Exercise brief: Please copy every line from the following entries in which the word "Emissionen" appears.

Stored dataset items:
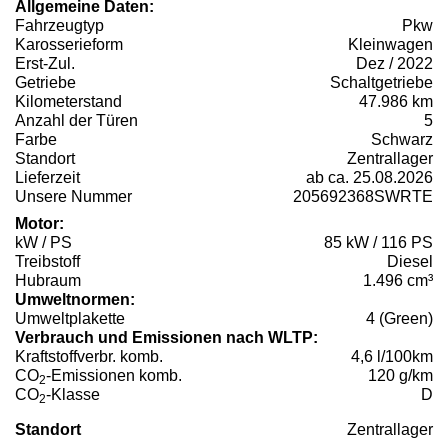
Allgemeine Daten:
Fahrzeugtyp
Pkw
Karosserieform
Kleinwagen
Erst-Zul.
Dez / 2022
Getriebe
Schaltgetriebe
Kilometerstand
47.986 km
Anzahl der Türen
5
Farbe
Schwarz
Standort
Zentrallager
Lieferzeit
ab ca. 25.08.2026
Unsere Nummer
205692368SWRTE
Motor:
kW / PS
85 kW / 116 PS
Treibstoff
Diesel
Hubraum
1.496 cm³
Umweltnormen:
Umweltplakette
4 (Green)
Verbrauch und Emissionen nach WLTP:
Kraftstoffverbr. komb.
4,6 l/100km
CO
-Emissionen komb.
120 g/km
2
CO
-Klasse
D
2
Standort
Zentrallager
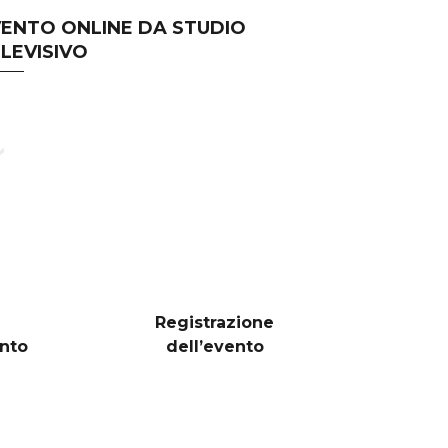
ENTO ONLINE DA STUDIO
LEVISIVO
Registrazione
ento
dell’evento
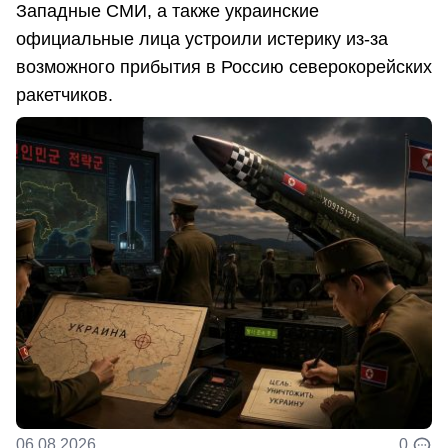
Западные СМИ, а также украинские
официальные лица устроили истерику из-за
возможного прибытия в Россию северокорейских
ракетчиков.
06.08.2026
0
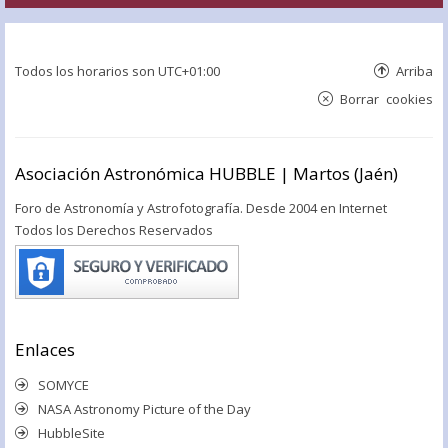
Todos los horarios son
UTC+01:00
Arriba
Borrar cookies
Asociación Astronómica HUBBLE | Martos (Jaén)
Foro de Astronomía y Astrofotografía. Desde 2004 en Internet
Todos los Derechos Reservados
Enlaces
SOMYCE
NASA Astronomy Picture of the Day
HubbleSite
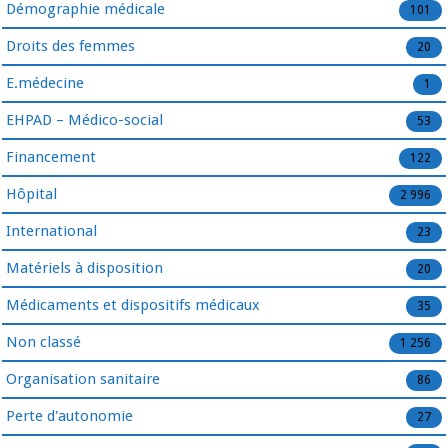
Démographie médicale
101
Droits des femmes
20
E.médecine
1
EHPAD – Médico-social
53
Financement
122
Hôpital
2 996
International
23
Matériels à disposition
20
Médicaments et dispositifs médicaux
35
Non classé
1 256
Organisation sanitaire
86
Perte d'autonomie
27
...
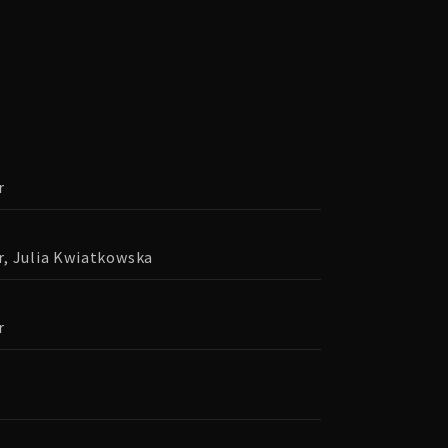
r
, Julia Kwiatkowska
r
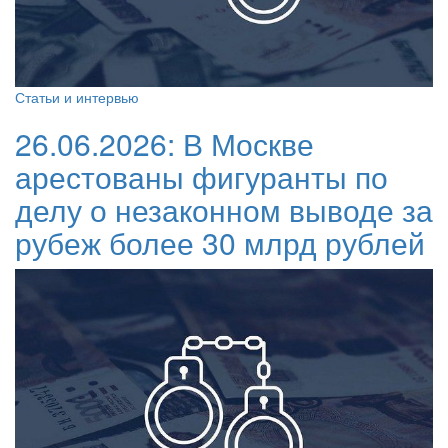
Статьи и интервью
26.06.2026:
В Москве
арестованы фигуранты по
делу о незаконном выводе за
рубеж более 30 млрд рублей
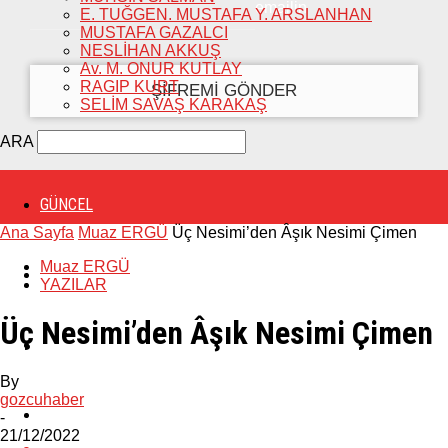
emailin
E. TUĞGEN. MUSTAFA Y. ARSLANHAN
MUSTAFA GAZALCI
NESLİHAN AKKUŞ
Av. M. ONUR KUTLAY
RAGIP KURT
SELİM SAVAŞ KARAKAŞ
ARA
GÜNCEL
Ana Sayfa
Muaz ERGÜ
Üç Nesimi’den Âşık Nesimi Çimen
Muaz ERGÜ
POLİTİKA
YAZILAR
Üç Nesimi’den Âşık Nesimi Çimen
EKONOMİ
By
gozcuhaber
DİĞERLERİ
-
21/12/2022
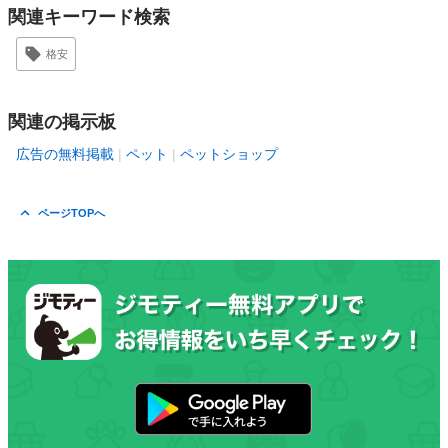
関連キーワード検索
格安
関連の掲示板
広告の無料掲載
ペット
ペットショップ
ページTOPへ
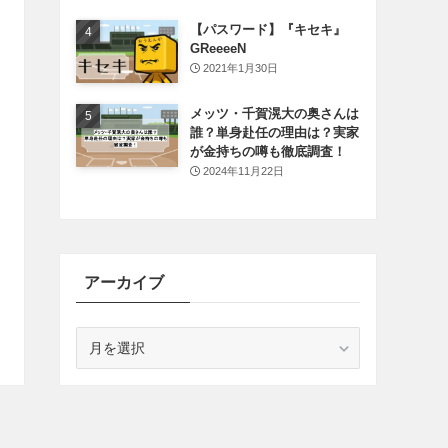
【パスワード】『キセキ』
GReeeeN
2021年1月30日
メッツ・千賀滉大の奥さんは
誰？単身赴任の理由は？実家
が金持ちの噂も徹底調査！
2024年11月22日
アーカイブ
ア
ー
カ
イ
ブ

Exercise result:
Verbrauch und Emissionen nach WLTP:
-Emissionen komb.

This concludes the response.